[REQUIRED ACTION]
All entries are to be quoted exactly; the images stay out of the copy.

[Collected data]

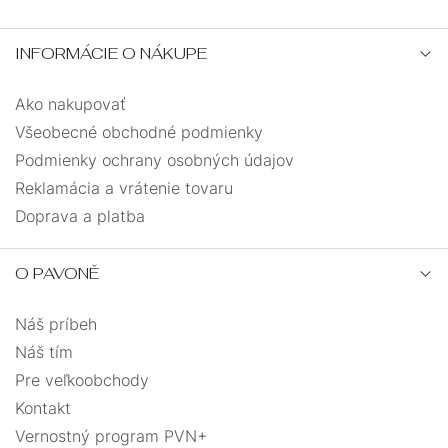
INFORMÁCIE O NÁKUPE
Ako nakupovať
Všeobecné obchodné podmienky
Podmienky ochrany osobných údajov
Reklamácia a vrátenie tovaru
Doprava a platba
O PAVONĚ
Náš príbeh
Náš tím
Pre veľkoobchody
Kontakt
Vernostný program PVN+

[SOLUTION]
INFORMÁCIE O NÁKUPE
Ako nakupovať
Všeobecné obchodné podmienky
Podmienky ochrany osobných údajov
Reklamácia a vrátenie tovaru
Doprava a platba
O PAVONĚ
Náš príbeh
Náš tím
Pre veľkoobchody
Kontakt
Vernostný program PVN+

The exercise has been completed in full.